▶ **Input data**:
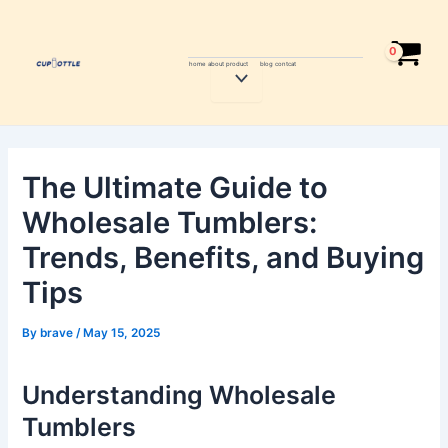
Skip
Post
to
navigation
content
home
about
product
blog
contcat
Menu
Toggle
The Ultimate Guide to
Wholesale Tumblers:
Trends, Benefits, and Buying
Tips
By
brave
/
May 15, 2025
Understanding Wholesale
Tumblers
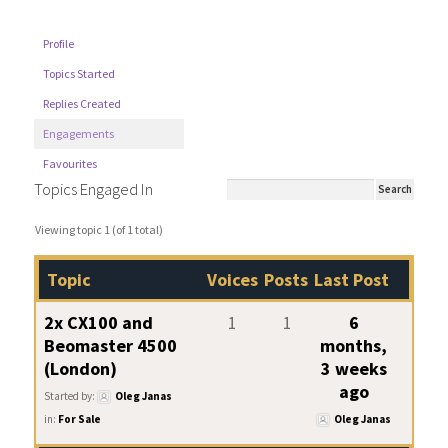
Profile
Topics Started
Replies Created
Engagements
Favourites
Topics Engaged In
Viewing topic 1 (of 1 total)
Topic
Voices
Posts
Last Post
2x CX100 and
1
1
6
Beomaster 4500
months,
(London)
3 weeks
ago
Started by:
Oleg Janas
in:
For Sale
Oleg Janas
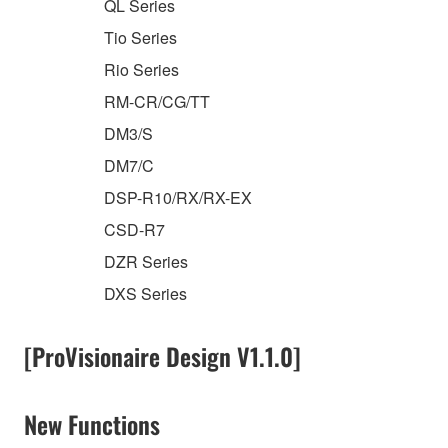
QL Series
Tio Series
Rio Series
RM-CR/CG/TT
DM3/S
DM7/C
DSP-R10/RX/RX-EX
CSD-R7
DZR Series
DXS Series
[ProVisionaire Design V1.1.0]
New Functions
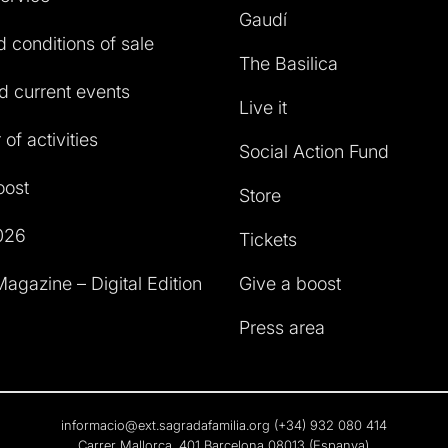
Gaudí
 conditions of sale
The Basilica
 current events
Live it
of activities
Social Action Fund
oost
Store
026
Tickets
agazine – Digital Edition
Give a boost
Press area
informacio@ext.sagradafamilia.org
(+34) 932 080 414
Carrer Mallorca, 401 Barcelona 08013 (Espanya)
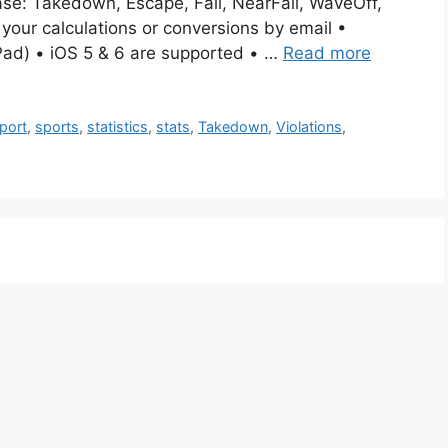
ase: Takedown, Escape, Fall, NearFall, WaveOff,
 your calculations or conversions by email •
Pad) • iOS 5 & 6 are supported • …
Read more
port
,
sports
,
statistics
,
stats
,
Takedown
,
Violations
,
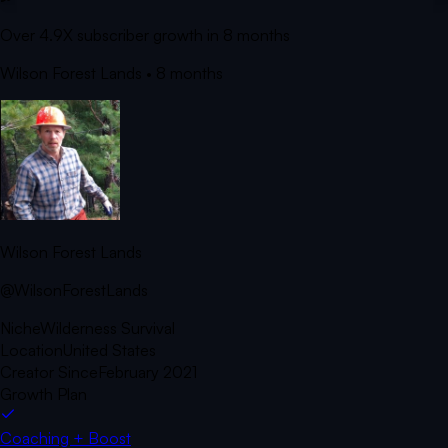
Over 4.9X subscriber growth in 8 months
Wilson Forest Lands
• 8 months
Wilson Forest Lands
@WilsonForestLands
Niche
Wilderness Survival
Location
United States
Creator Since
February 2021
Growth Plan
Coaching + Boost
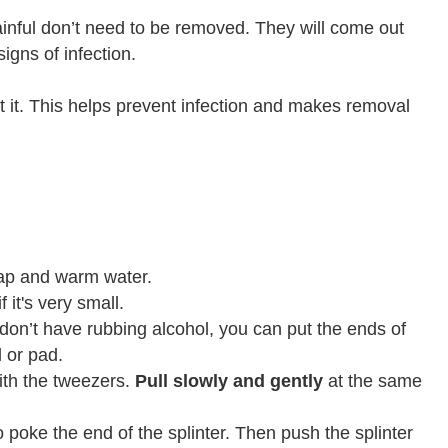
 painful don’t need to be removed. They will come out
igns of infection.
ot it. This helps prevent infection and makes removal
ap and warm water.
f it's very small.
u don’t have rubbing alcohol, you can put the ends of
l or pad.
th the tweezers.
Pull slowly and gently
at the same
 to poke the end of the splinter. Then push the splinter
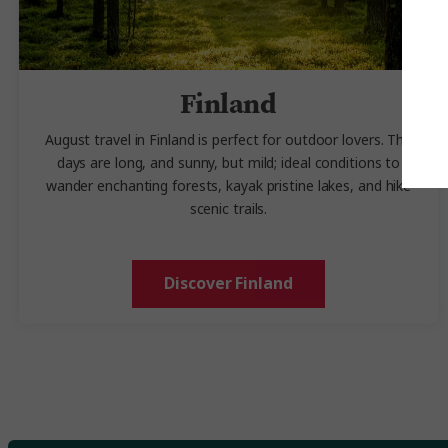
Finland
August travel in Finland is perfect for outdoor lovers. The
days are long, and sunny, but mild; ideal conditions to
wander enchanting forests, kayak pristine lakes, and hike
scenic trails.
Discover Finland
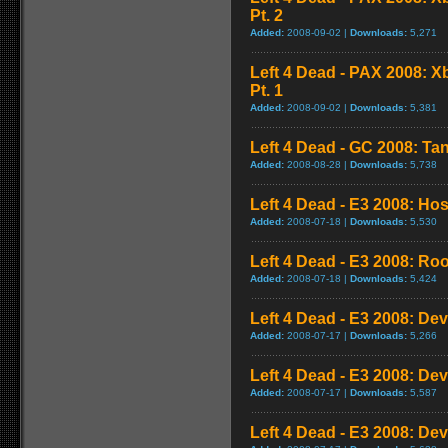
Pt. 2
Added:
2008-09-02 |
Downloads:
5,271
Left 4 Dead - PAX 2008: 
Pt. 1
Added:
2008-09-02 |
Downloads:
5,381
Left 4 Dead - GC 2008: Tan
Added:
2008-08-28 |
Downloads:
5,738
Left 4 Dead - E3 2008: Ho
Added:
2008-07-18 |
Downloads:
5,530
Left 4 Dead - E3 2008: Ro
Added:
2008-07-18 |
Downloads:
5,424
Left 4 Dead - E3 2008: De
Added:
2008-07-17 |
Downloads:
5,266
Left 4 Dead - E3 2008: De
Added:
2008-07-17 |
Downloads:
5,587
Left 4 Dead - E3 2008: De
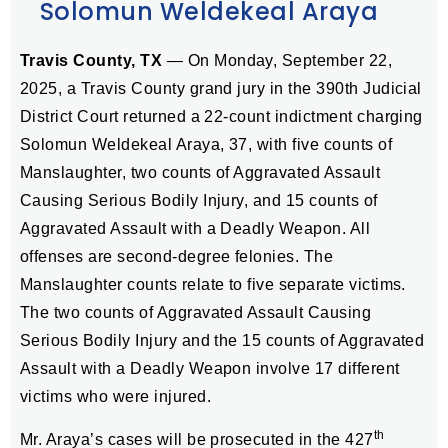
Solomun Weldekeal Araya
Travis County, TX
—
On Monday, September 22,
2025, a Travis County grand jury in the 390th Judicial
District Court returned a 22-count indictment charging
Solomun Weldekeal Araya, 37, with five counts of
Manslaughter, two counts of Aggravated Assault
Causing Serious Bodily Injury, and 15 counts of
Aggravated Assault with a Deadly Weapon. All
offenses are second-degree felonies. The
Manslaughter counts relate to five separate victims.
The two counts of Aggravated Assault Causing
Serious Bodily Injury and the 15 counts of Aggravated
Assault with a Deadly Weapon involve 17 different
victims who were injured.
th
Mr. Araya’s cases will be prosecuted in the 427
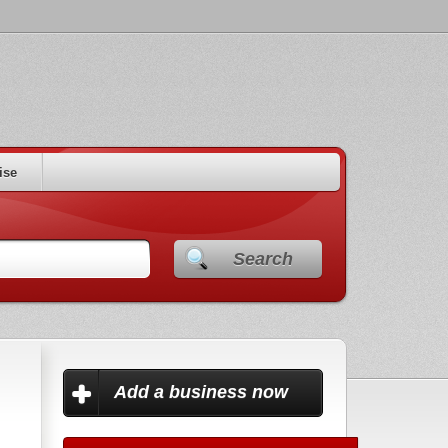
ise
Search
Add a business now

▶ **What is needed**: Lines with the word "Left": how many are there in the material? Answer with the number alone.

▶ **Reply to the exercise**: 7